━━ Source records ━━

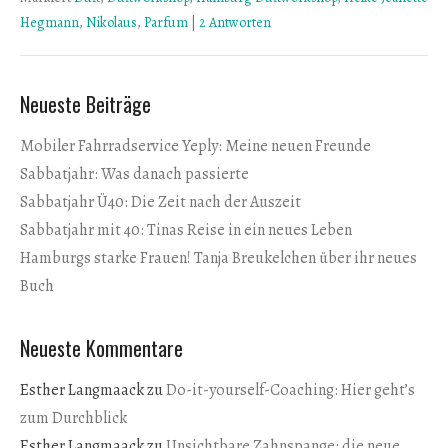
Hegmann
,
Nikolaus
,
Parfum
|
2 Antworten
Neueste Beiträge
Mobiler Fahrradservice Yeply: Meine neuen Freunde
Sabbatjahr: Was danach passierte
Sabbatjahr Ü40: Die Zeit nach der Auszeit
Sabbatjahr mit 40: Tinas Reise in ein neues Leben
Hamburgs starke Frauen! Tanja Breukelchen über ihr neues
Buch
Neueste Kommentare
Esther Langmaack
zu
Do-it-yourself-Coaching: Hier geht’s
zum Durchblick
Esther Langmaack
zu
Unsichtbare Zahnspange: die neue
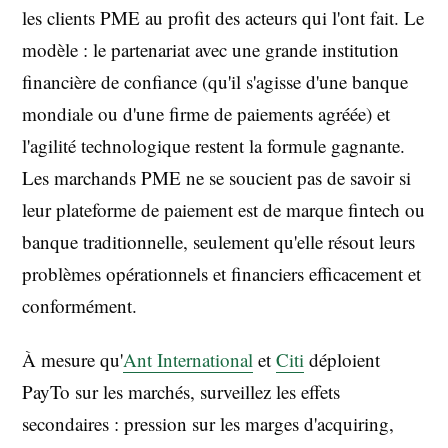
les clients PME au profit des acteurs qui l'ont fait. Le
modèle : le partenariat avec une grande institution
financière de confiance (qu'il s'agisse d'une banque
mondiale ou d'une firme de paiements agréée) et
l'agilité technologique restent la formule gagnante.
Les marchands PME ne se soucient pas de savoir si
leur plateforme de paiement est de marque fintech ou
banque traditionnelle, seulement qu'elle résout leurs
problèmes opérationnels et financiers efficacement et
conformément.
À mesure qu'
Ant International
et
Citi
déploient
PayTo sur les marchés, surveillez les effets
secondaires : pression sur les marges d'acquiring,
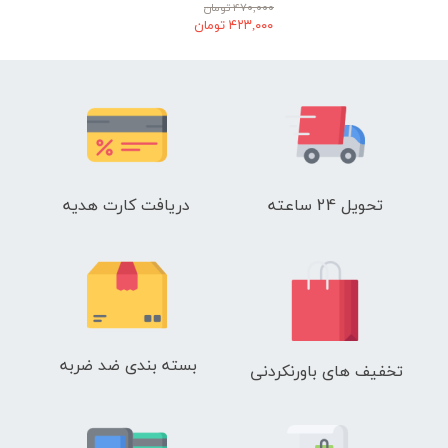
۴۷۰,۰۰۰ تومان
۴۲۳,۰۰۰ تومان
تحویل 24 ساعته
دریافت کارت هدیه
بسته بندی ضد ضربه
تخفیف های باورنکردنی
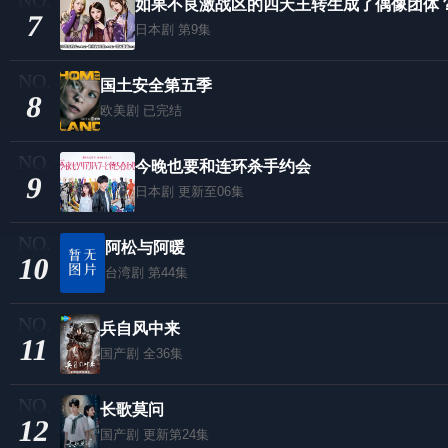
如果不良激战区的四天王转生成了偶像团体
7
日本剧
第9集
国土安全第五季
8
欧美剧
已完结
今晚也要和连环杀手约会
9
日本剧
更新至06集
阿松与阿暖
10
台湾剧
第44集
兵自风中来
11
国产剧
全36集
长歌莫问
12
国产剧
更新第24集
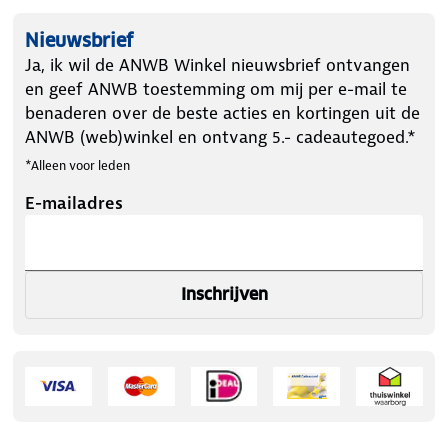
Nieuwsbrief
Ja, ik wil de ANWB Winkel nieuwsbrief ontvangen
en geef ANWB toestemming om mij per e-mail te
benaderen over de beste acties en kortingen uit de
ANWB (web)winkel en ontvang 5.- cadeautegoed.*
*Alleen voor leden
E-mailadres
Inschrijven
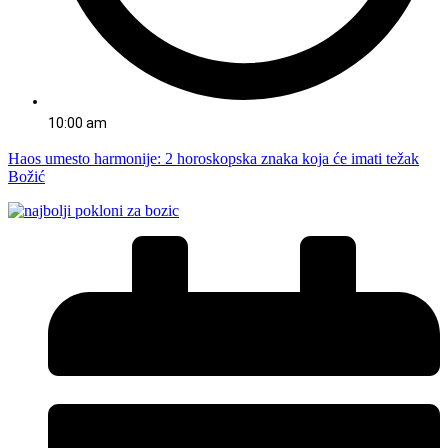
10:00 am
Haos umesto harmonije: 2 horoskopska znaka koja će imati težak
Božić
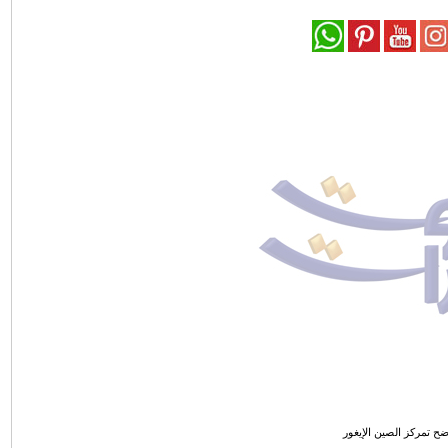
ح تمركز الصين الإيغور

━━━

■ What is expected ■
Give back the entries above exactly as they stand. Leave the images out.

■ Exercise response ■
Hegmann
,
Nikolaus
,
Parfum
|
2 Antworten
Neueste Beiträge
Mobiler Fahrradservice Yeply: Meine neuen Freunde
Sabbatjahr: Was danach passierte
Sabbatjahr Ü40: Die Zeit nach der Auszeit
Sabbatjahr mit 40: Tinas Reise in ein neues Leben
Hamburgs starke Frauen! Tanja Breukelchen über ihr neues
Buch
Neueste Kommentare
Esther Langmaack
zu
Do-it-yourself-Coaching: Hier geht’s
zum Durchblick
Esther Langmaack
zu
Unsichtbare Zahnspange: die neue
les clients PME au profit des acteurs qui l'ont fait. Le
modèle : le partenariat avec une grande institution
financière de confiance (qu'il s'agisse d'une banque
mondiale ou d'une firme de paiements agréée) et
l'agilité technologique restent la formule gagnante.
Les marchands PME ne se soucient pas de savoir si
leur plateforme de paiement est de marque fintech ou
banque traditionnelle, seulement qu'elle résout leurs
problèmes opérationnels et financiers efficacement et
conformément.
À mesure qu'
Ant International
et
Citi
déploient
PayTo sur les marchés, surveillez les effets
secondaires : pression sur les marges d'acquiring,
۴۷۰,۰۰۰ تومان
۴۲۳,۰۰۰ تومان
تحویل 24 ساعته
دریافت کارت هدیه
بسته بندی ضد ضربه
تخفیف های باورنکردنی
如果不良激战区的四天王转生成了偶像团体
7
日本剧
第9集
国土安全第五季
8
欧美剧
已完结
今晚也要和连环杀手约会
9
日本剧
更新至06集
阿松与阿暖
10
台湾剧
第44集
兵自风中来
11
国产剧
全36集
长歌莫问
12
国产剧
更新第24集
Nieuwsbrief
Ja, ik wil de ANWB Winkel nieuwsbrief ontvangen
en geef ANWB toestemming om mij per e-mail te
benaderen over de beste acties en kortingen uit de
ANWB (web)winkel en ontvang 5.- cadeautegoed.*
*Alleen voor leden
E-mailadres
Inschrijven
10:00 am
Haos umesto harmonije: 2 horoskopska znaka koja će imati težak
Božić
ح تمركز الصين الإيغور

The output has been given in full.